Extract verbatim every line from the one containing "stimuleer dit als toezichthouder" to the final line of the records below, inclusive, and exclude all pictures.
START Data supplied
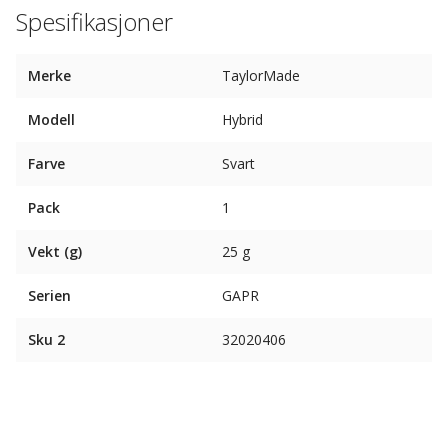
Spesifikasjoner
Merke
TaylorMade
Modell
Hybrid
Farve
Svart
Pack
1
Vekt (g)
25 g
Serien
GAPR
Sku 2
32020406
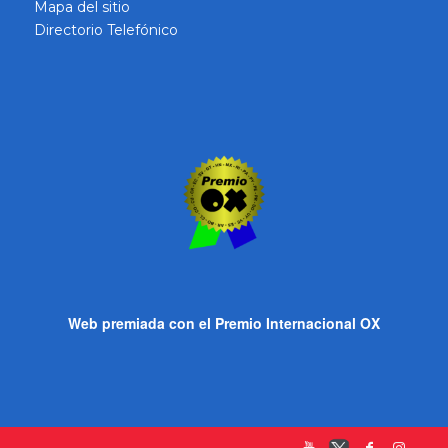
Mapa del sitio
Directorio Telefónico
Web premiada con el Premio Internacional OX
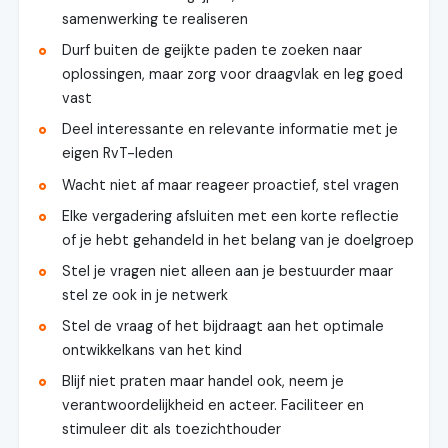
samenwerking te realiseren
Durf buiten de geijkte paden te zoeken naar
oplossingen, maar zorg voor draagvlak en leg goed
vast
Deel interessante en relevante informatie met je
eigen RvT-leden
Wacht niet af maar reageer proactief, stel vragen
Elke vergadering afsluiten met een korte reflectie
of je hebt gehandeld in het belang van je doelgroep
Stel je vragen niet alleen aan je bestuurder maar
stel ze ook in je netwerk
Stel de vraag of het bijdraagt aan het optimale
ontwikkelkans van het kind
Blijf niet praten maar handel ook, neem je
verantwoordelijkheid en acteer. Faciliteer en
stimuleer dit als toezichthouder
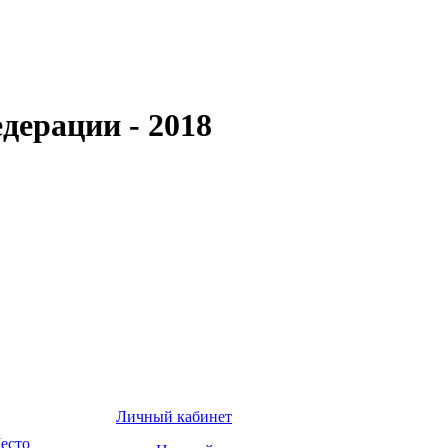
дерации - 2018
Личный кабинет
есто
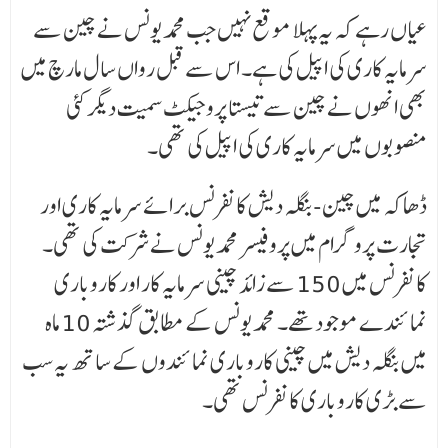
عیاں رہے کہ یہ پہلا موقع نہیں جب محمد یونس نے چین سے
سرمایہ کاری کی اپیل کی ہے۔ اس سے قبل رواں سال مارچ میں
بھی انھوں نے چین سے تیستا پروجیکٹ سمیت دیگرکئی
منصوبوں میں سرمایہ کاری کی اپیل کی تھی۔
ڈھاکہ میں چین-بنگلہ دیش کانفرنس برائے سرمایہ کاری اور
تجارت پروگرام میں پروفیسر محمد یونس نے شرکت کی تھی۔
کانفرنس میں 150 سے زائد چینی سرمایہ کار اور کاروباری
نمائندے موجود تھے۔ محمد یونس کے مطابق گذشتہ 10 ماہ
میں بنگلہ دیش میں چینی کاروباری نمائندوں کے ساتھ یہ سب
سے بڑی کاروباری کانفرنس تھی۔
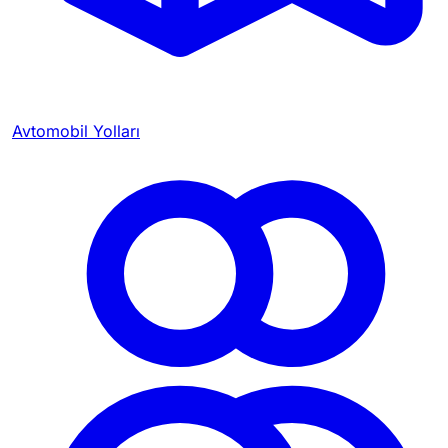
Avtomobil Yolları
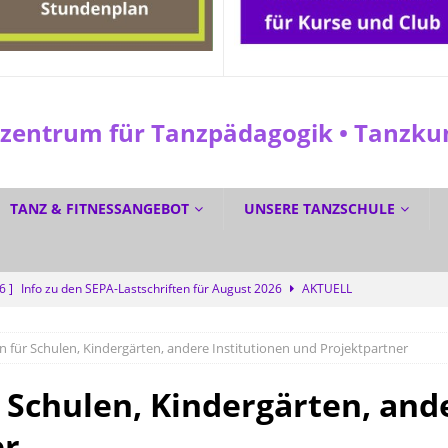
entrum für Tanzpädagogik • Tanzkuns
TANZ & FITNESSANGEBOT
UNSERE TANZSCHULE
26 ]
Info zu den SEPA-Lastschriften für August 2026
AKTUELL
 ]
Sommerferien? Bei uns wird trotzdem getanzt!
SPEZIAL
 für Schulen, Kindergärten, andere Institutionen und Projektpartner
6 ]
GRATIS DURCH DEN SOMMER TANZEN? Ja!
SPEZIAL
6 ]
Dreifacher Deutscher Meistertitel für die Tanzschule Güth
 Schulen, Kindergärten, and
er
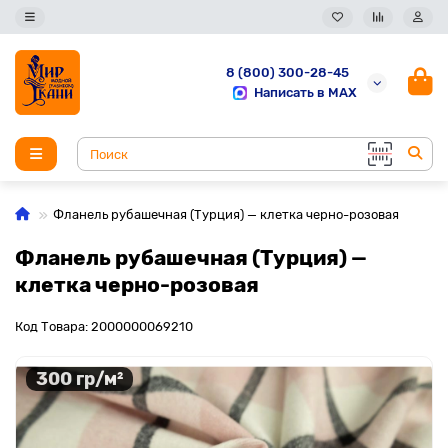
8 (800) 300-28-45
Написать в MAX
Фланель рубашечная (Турция) — клетка черно-розовая
Фланель рубашечная (Турция) —
клетка черно-розовая
Код Товара: 2000000069210
300 гр/м²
END Data supplied
• _Exercise output_:
stimuleer dit als toezichthouder
дерации - 2018
Личный кабинет
есто
عیاں رہے کہ یہ پہلا موقع نہیں جب محمد یونس نے چین سے
سرمایہ کاری کی اپیل کی ہے۔ اس سے قبل رواں سال مارچ میں
بھی انھوں نے چین سے تیستا پروجیکٹ سمیت دیگرکئی
منصوبوں میں سرمایہ کاری کی اپیل کی تھی۔
ڈھاکہ میں چین-بنگلہ دیش کانفرنس برائے سرمایہ کاری اور
تجارت پروگرام میں پروفیسر محمد یونس نے شرکت کی تھی۔
کانفرنس میں 150 سے زائد چینی سرمایہ کار اور کاروباری
نمائندے موجود تھے۔ محمد یونس کے مطابق گذشتہ 10 ماہ
میں بنگلہ دیش میں چینی کاروباری نمائندوں کے ساتھ یہ سب
سے بڑی کاروباری کانفرنس تھی۔
Avtomobil Yolları
entrum für Tanzpädagogik • Tanzkuns
TANZ & FITNESSANGEBOT
UNSERE TANZSCHULE
26 ]
Info zu den SEPA-Lastschriften für August 2026
AKTUELL
 ]
Sommerferien? Bei uns wird trotzdem getanzt!
SPEZIAL
 für Schulen, Kindergärten, andere Institutionen und Projektpartner
6 ]
GRATIS DURCH DEN SOMMER TANZEN? Ja!
SPEZIAL
6 ]
Dreifacher Deutscher Meistertitel für die Tanzschule Güth
 Schulen, Kindergärten, and
er
8 (800) 300-28-45
Написать в MAX
Фланель рубашечная (Турция) — клетка черно-розовая
Фланель рубашечная (Турция) —
клетка черно-розовая
Код Товара: 2000000069210
300 гр/м²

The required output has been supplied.